Reseda nodded, a little pensive. “She just arrived.”
“You mean here at Mrs. Messner’s?”
“That’s right.” Garnet decided Reseda must have amazing hearing, because she herself hadn’t heard a car pull into the driveway.
“So, this greenhouse isn’t just for Mrs. Messner?” Hallie asked.
Garnet was glad her sister had asked this. It was beginning to dawn on her, too, that this was a sort of communal nursery. She had a feeling that Mrs. Messner wasn’t the only one who grew plants here.

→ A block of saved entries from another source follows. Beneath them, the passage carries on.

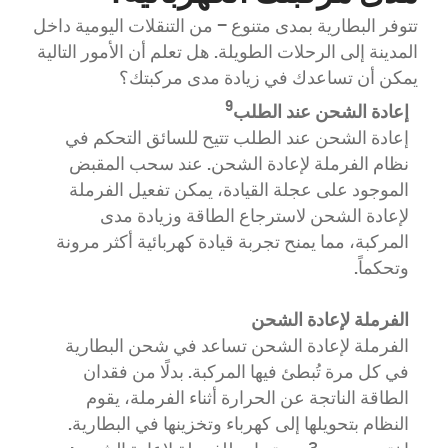
تتوفر البطارية بمدى متنوع – من التنقلات اليومية داخل
المدينة إلى الرحلات الطويلة. هل تعلم أن الأمور التالية
يمكن أن تساعدك في زيادة مدى مركبتك؟
9
إعادة الشحن عند الطلب
نصا
إعادة الشحن عند الطلب تتيح للسائق التحكم في
نظام الفرملة لإعادة الشحن. عند سحب المقبض
الح
الموجود على عجلة القيادة، يمكن تفعيل الفرملة
للغ
لإعادة الشحن لاسترجاع الطاقة وزيادة مدى
مرك
المركبة، مما يمنح تجربة قيادة كهربائية أكثر مرونة
وتحكماً.
وال
الفرملة لإعادة الشحن
• ا
الفرملة لإعادة الشحن تساعد في شحن البطارية
في كل مرة تُبطئ فيها المركبة. بدلًا من فقدان
لذا 
الطاقة الناتجة عن الحرارة أثناء الفرملة، يقوم
• إ
النظام بتحويلها إلى كهرباء وتخزينها في البطارية.
في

“That’s right,” Reseda said. “Some of us have our own greenhouses, but not everyone. Holly, for instance, keeps her plants here. And none of us has a greenhouse quite this large. So, yes, this one is a sort of shared space. We all help tend the plants here. And you must call Mrs. Messner Sage. I know she’d prefer that.” She brought the girls slowly up and down the long rows of tables, and occasionally Garnet recognized the name of an herb or a flower, but more often it was a plant that she had never heard of before. Some looked a little frightening, even when their names were rather comforting, such as the hoja santa: The leaves were the size of her face, and she imagined being smothered by one. Her favorite names, she decided? Elderberry. Fenugreek. False unicorn. One corner of the greenhouse had a series of raised dirt beds instead of tables, and the magic here, according to Reseda, was beneath the soil. Eventually someone would pull up many of the roots that mattered, but in some cases-such as the dangerously poisonous mandrake-only select, very experienced gardeners would be allowed to handle the harvest.
“Did the woman who lived in this house before Sage share the greenhouse, too?” Garnet asked.
“She did. And she actually bred some of these plants. Some she brought from other parts of the world, but others she created herself-like this rather potent despairium.”
Just then the greenhouse door opened, and Sage entered with a plate of small tea sandwiches in her hands, and Anise and Clary beside her. Garnet decided she was right about Reseda’s hearing: She had never heard Anise’s pickup pull in or the truck doors slam shut. The sandwiches were made with watercress and chives and cream cheese, and some also had cucumber. The white bread was almost as thin as a cracker, and Garnet thought they were absolutely delicious.
“Is the watercress from this greenhouse?” Hallie asked, after Sage had listed for them the ingredients.
“It is, absolutely,” Sage told her, and she surprised Garnet by putting the tray of sandwiches on one of the long tables with plants and sitting down on the dirt floor of the greenhouse. Anise and Clary, despite their ages, sat on the ground, too, and Clary patted the earth, signaling Hallie and her to join them. Garnet looked at her sister and saw that the girl was already sitting down, so she did as well.
“Reseda?” Sage asked, when the younger woman remained on her feet. “Going to join us for our… our picnic?”